In order to fully verify the performance of each module in the PA-YOLO algorithm, ablation experiments are conducted on repulsion loss, asymptotic feature pyramid network (AFPN), and convolutional block with EMA mechanism under the same hyperparameters and experimental environments, and the results of the experiments are shown in Table 2.

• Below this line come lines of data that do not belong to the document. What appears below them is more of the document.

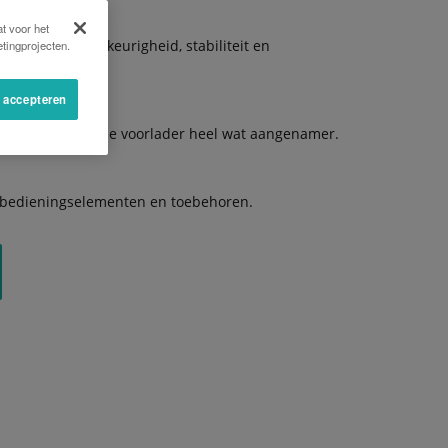
t voor het
hun hoge nauwkeurigheid, stabiliteit en
tingprojecten.
s accepteren
het werken met de voorlader heel wat aangenamer.
 bedieningselementen en toebehoren.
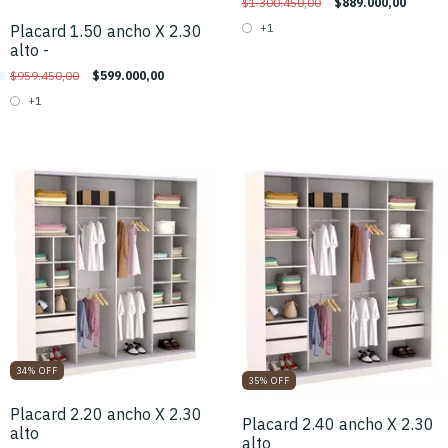
$1.300.450,00
$889.000,00
+1
Placard 1.50 ancho X 2.30
alto -
$959.450,00
$599.000,00
+1
34
%
OFF
35
%
OFF
Placard 2.20 ancho X 2.30
Placard 2.40 ancho X 2.30
alto
alto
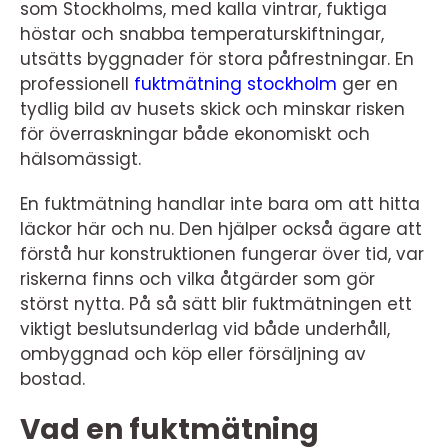
som Stockholms, med kalla vintrar, fuktiga
höstar och snabba temperaturskiftningar,
utsätts byggnader för stora påfrestningar. En
professionell
fuktmätning stockholm
ger en
tydlig bild av husets skick och minskar risken
för överraskningar både ekonomiskt och
hälsomässigt.
En fuktmätning handlar inte bara om att hitta
läckor här och nu. Den hjälper också ägare att
förstå hur konstruktionen fungerar över tid, var
riskerna finns och vilka åtgärder som gör
störst nytta. På så sätt blir fuktmätningen ett
viktigt beslutsunderlag vid både underhåll,
ombyggnad och köp eller försäljning av
bostad.
Vad en fuktmätning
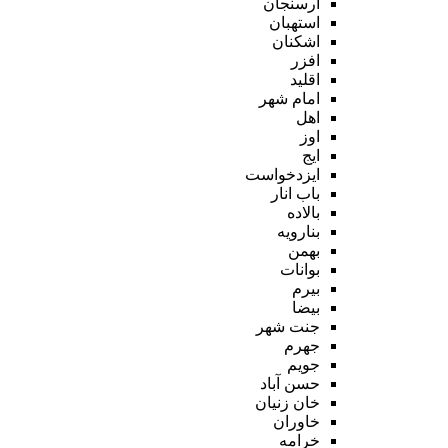
ارسنجان
استهبان
اشکنان
افزر
اقلید
امام شهر
اهل
اوز
ایج
ایزدخواست
باب انار
بالاده
بنارویه
بهمن
بوانات
بیرم
بیضا
جنت شهر
جهرم
جویم
حسن آباد
خان زنیان
خاوران
خرامه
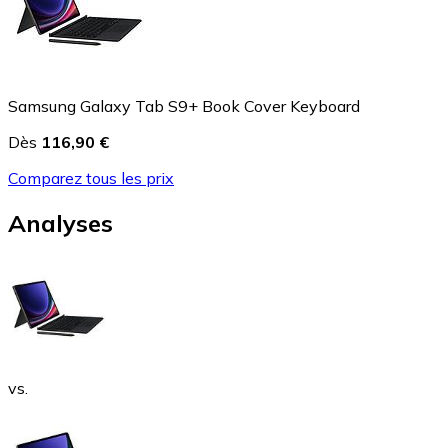
Samsung Galaxy Tab S9+ Book Cover Keyboard
Dès
116,90 €
Comparez tous les prix
Analyses
vs.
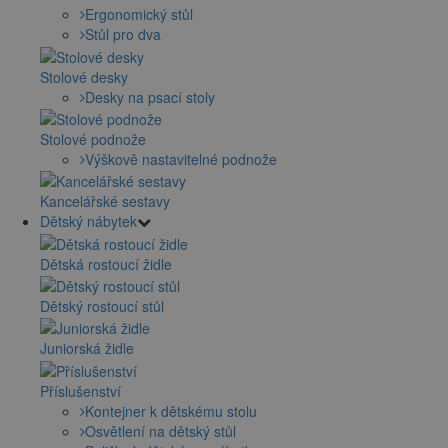
Ergonomický stůl
Stůl pro dva
Stolové desky
Desky na psací stoly
Stolové podnože
Výškově nastavitelné podnože
Kancelářské sestavy
Dětský nábytek
Dětská rostoucí židle
Dětský rostoucí stůl
Juniorská židle
Příslušenství
Kontejner k dětskému stolu
Osvětlení na dětský stůl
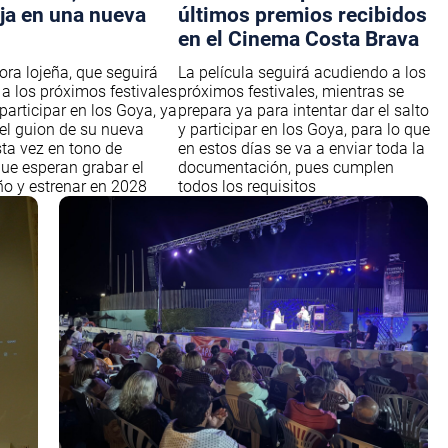
aja en una nueva
últimos premios recibidos
en el Cinema Costa Brava
ora lojeña, que seguirá
La película seguirá acudiendo a los
a los próximos festivales
próximos festivales, mientras se
participar en los Goya, ya
prepara ya para intentar dar el salto
 el guion de su nueva
y participar en los Goya, para lo que
sta vez en tono de
en estos días se va a enviar toda la
ue esperan grabar el
documentación, pues cumplen
o y estrenar en 2028
todos los requisitos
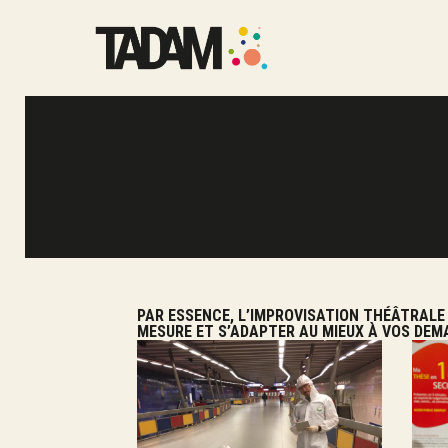
PAR ESSENCE, L’IMPROVISATION THÉÂTRALE 
MESURE ET S’ADAPTER AU MIEUX À VOS DEM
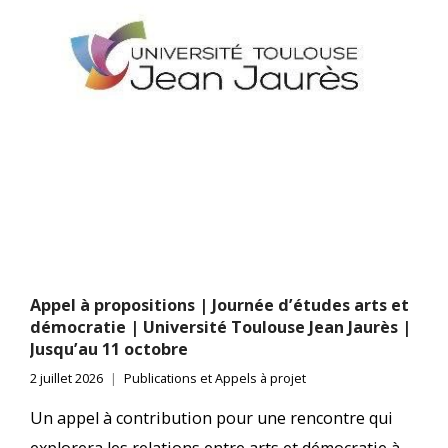
Appel à propositions | Journée d’études arts et
démocratie | Université Toulouse Jean Jaurès |
Jusqu’au 11 octobre
2 juillet 2026
Publications et Appels à projet
Un appel à contribution pour une rencontre qui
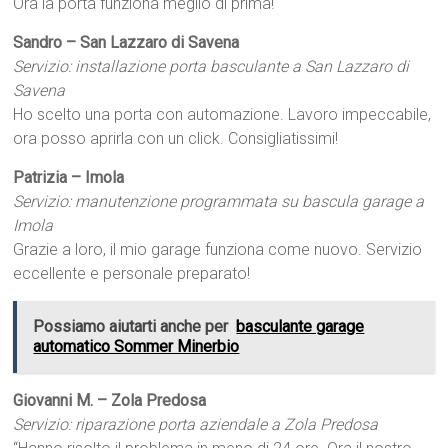
Ora la porta funziona meglio di prima!
Sandro – San Lazzaro di Savena
Servizio: installazione porta basculante a San Lazzaro di
Savena
Ho scelto una porta con automazione. Lavoro impeccabile,
ora posso aprirla con un click. Consigliatissimi!
Patrizia – Imola
Servizio: manutenzione programmata su bascula garage a
Imola
Grazie a loro, il mio garage funziona come nuovo. Servizio
eccellente e personale preparato!
Possiamo aiutarti anche per
basculante garage
automatico Sommer Minerbio
Giovanni M. – Zola Predosa
Servizio: riparazione porta aziendale a Zola Predosa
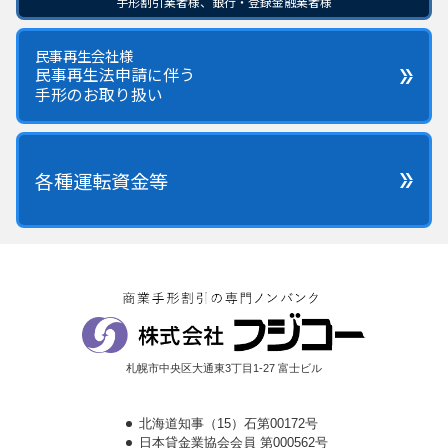
手形割引業者様、銀行・登録金融業者様
民事再生会社様
民事再生法申請に伴う
手形のお取り扱い
各種運転資金等
札幌市中央区大通東3丁目1-27 富士ビル
北海道知事（15）石第00172号
日本貸金業協会会員 第000562号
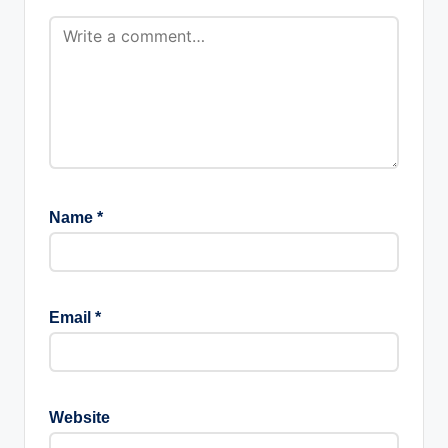
Name
*
Email
*
Website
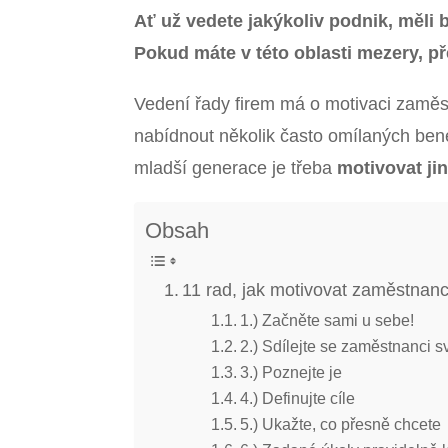
Ať už vedete jakýkoliv podnik, měli
Pokud máte v této oblasti mezery, pře
Vedení řady firem má o motivaci zaměst
nabídnout několik často omílaných bene
mladší generace je třeba
motivovat ji
Obsah
11 rad, jak motivovat zaměstnan
1.) Začněte sami u sebe!
2.) Sdílejte se zaměstnanci s
3.) Poznejte je
4.) Definujte cíle
5.) Ukažte, co přesně chcete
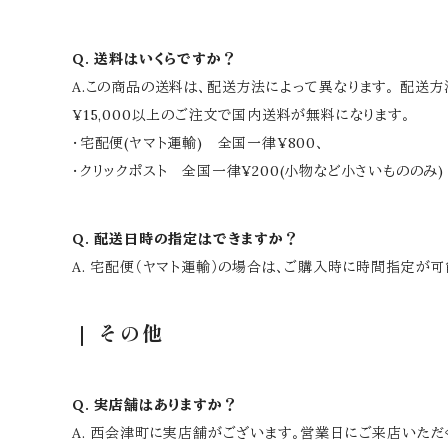
Q. 送料はいくらですか？
A.この商品の送料は、配送方法によって異なります。 配送
¥15,000以上のご注文で国内送料が無料になります。
・宅配便(ヤマト運輸) 全国一律¥800、
・クリックポスト 全国一律¥200(小物など小さいもののみ)
Q. 配送日時の指定はできますか？
A. 宅配便（ヤマト運輸）の場合は、ご購入時に時間指定が
その他
Q. 実店舗はありますか？
A. 西会津町に実店舗がございます。営業日にご来店いただく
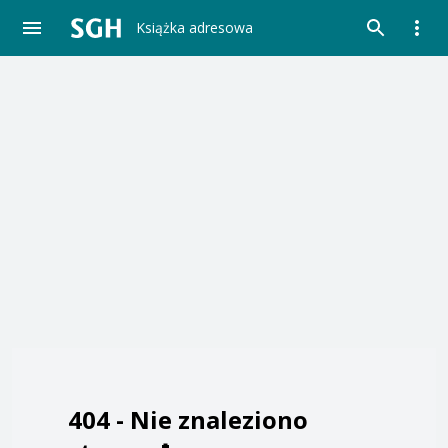
Książka adresowa
404 -
Nie znaleziono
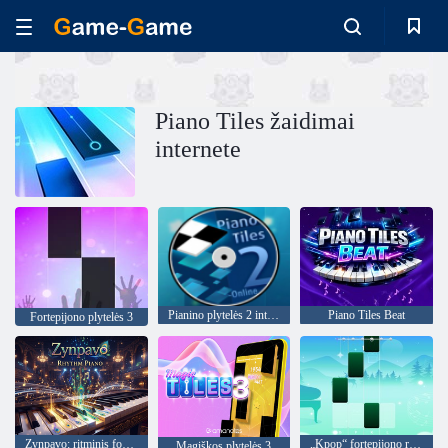
Piano Tiles žaidimai
internete
Pianino plytelės 2 internete
Piano Tiles Beat
Fortepijono plytelės 3
Zynpavo: ritminis fortepijonas
„Kpop“ fortepijono ritmai
Magiškos plytelės 3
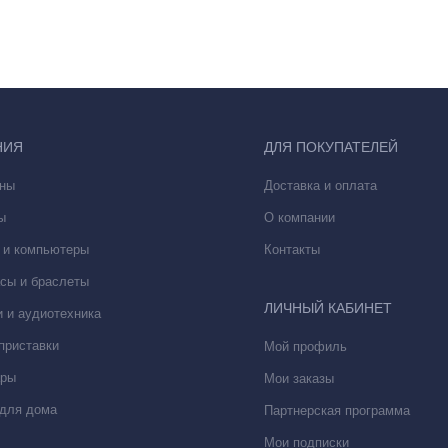
хности не остаются отпечатки, не прилипает пыль, шерсть.
иями:
НИЯ
ДЛЯ ПОКУПАТЕЛЕЙ
лся «динамический остров в центре экрана» (Dynamic Island) — не
-центр управления уведомлениями и некоторыми приложениями. Пл
ны
Доставка и оплата
чтобы пользователь мог, например, переключить музыку;
ы
О компании
). Экран выглядит изящнее и больше.
 и компьютеры
Контакты
оттенках. Доступны:
сы и браслеты
ЛИЧНЫЙ КАБИНЕТ
 и аудиотехника
ый, белый, красный, голубой;
приставки
Мой профиль
, графитовый.
ары
Мои заказы
для дома
Партнерская программа
Мои подписки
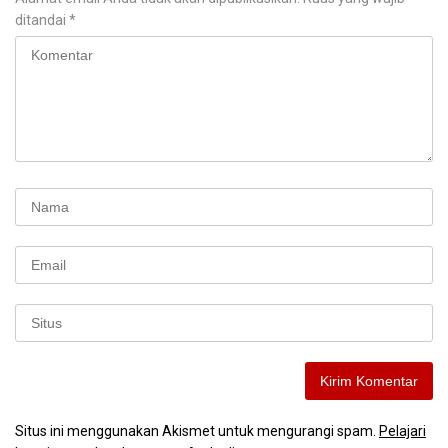
ditandai
*
Situs ini menggunakan Akismet untuk mengurangi spam.
Pelajari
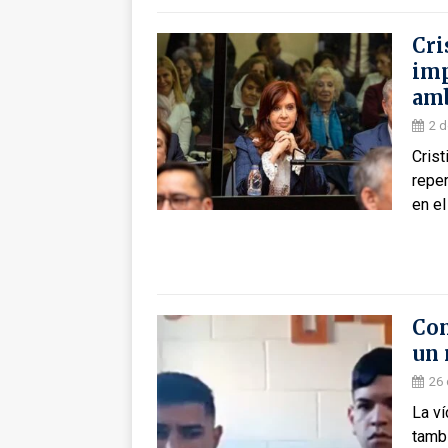
Cri
imp
am
2 d
Crist
repe
en el
Con
un
26 
La ví
tambi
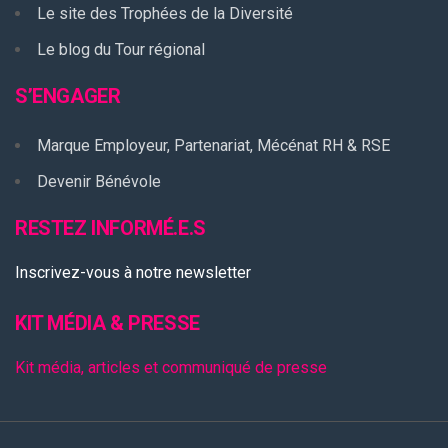
Le site des Trophées de la Diversité
Le blog du Tour régional
S’ENGAGER
Marque Employeur, Partenariat, Mécénat RH & RSE
Devenir Bénévole
RESTEZ INFORMÉ.E.S
Inscrivez-vous à notre newsletter
KIT MÉDIA & PRESSE
Kit média, articles et communiqué de presse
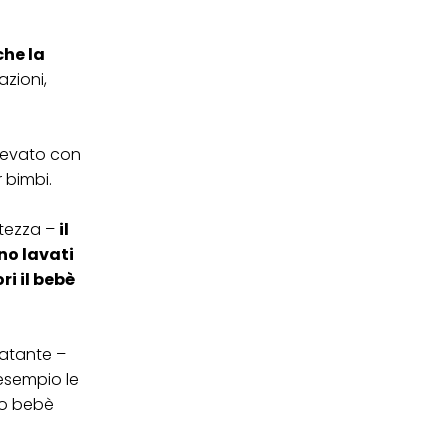
 i cookie tecnicamente
che la
azioni,
llevato con
 bimbi.
atezza –
il
no lavati
ri il bebè
ratante –
 esempio le
tuo bebè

From the experimental results, it can be seen that the mAP value and recall () of each module are improved when the ablation experiments of individual modules are performed, and the mAP value of the fused PA-YOLO is improved by 6.8% compared to YOLOv7, which is a significant improvement over the original model. The experimental results show that replacing the original feature fusion network of YOLOv7 with the asymptotic feature pyramid (AFPN) structure greatly compresses the size of the model while improving the network recall, indicating that the introduction of the new feature fusion network is imperative for improving the network detection accuracy. The addition of the repulsion loss greatly improves the detection accuracy of the occlusion faults, e.g., Figure 11(d). For example, in the middle YOLOv7 detection map, there is a “fracture” defect that is partially obscured by the “plant,” which leads to the omission of the YOLOv7 network, while the “fracture” fault type is successfully detected in the PA-YOLO network. “Meanwhile, the inclusion of repulsion loss is essential to improve the detection accuracy of dense small targets in the dataset. The introduction of convolutional blocks with EMA mechanism can make the network pay better attention to the global features and prevent the network from misdetecting the features outside the PV panels as a certain fault type, which can effectively reduce the misdetection rate of the network [24].

4. Conclusion

To address the challenge of PV panel fault detection, we reconfigure the YOLOv7 network to include an asymptotic feature pyramid network (AFPN) as the backbone for feature fusion. In addition, we propose a novel convolutional block with an attention mechanism, which can be seen from the data derived from the ablation experiments to greatly enhance the network’s attention to global features. The introduction of repulsion loss (RL) plays a key role in improving the detection accuracy of occluded targets and accelerating network convergence. Experimental results show that our model achieves the highest mean average precision (mAP) under consistent experimental conditions, while the model size is significantly reduced. This reduction not only helps to improve detection performance but also facilitates deployment in embedded systems. In the future, we will aim to further compress the model size and continuously optimize it to ensure superior detection accuracy even in distributed PV panel application scenarios.

Data Availability

The data of this study is taken from the field photography of the cooperating enterprises and labeled manually by the researchers of the group. Due to the reason of data nondisclosure, the data of this study cannot be open-sourced, but it can be obtained from the corresponding author upon reasonable request.

Disclosure

This manuscript is an extension of a preprint that has been previously published (Yin Wang, Jingyong Zhao, Yan Yihua, Zhao Zhicheng, and Hu Xiao, 2023/6/27) on Research Square (https://assets.researc-hsquare.com/files/rs-3118568/v1_covered_13f2798f-cf97-449b-a2c5-3544932c1783.pdf?c=1693999504). The current submission includes substantial enhancements, novel findings, and additional analysis.

Conflicts of Interest

All authors of the study have no conflict of interest.

Acknowledgments

This study was supported by the Key R&D Project of Shanxi Province (Project No. 202102020101005), Scientific and Technological Achievement Transformation Guidance Project of Shanxi Province (grant no. 202204021301059), and Key Research and Development Plan of Shanxi Province (grant no. 202202150401007).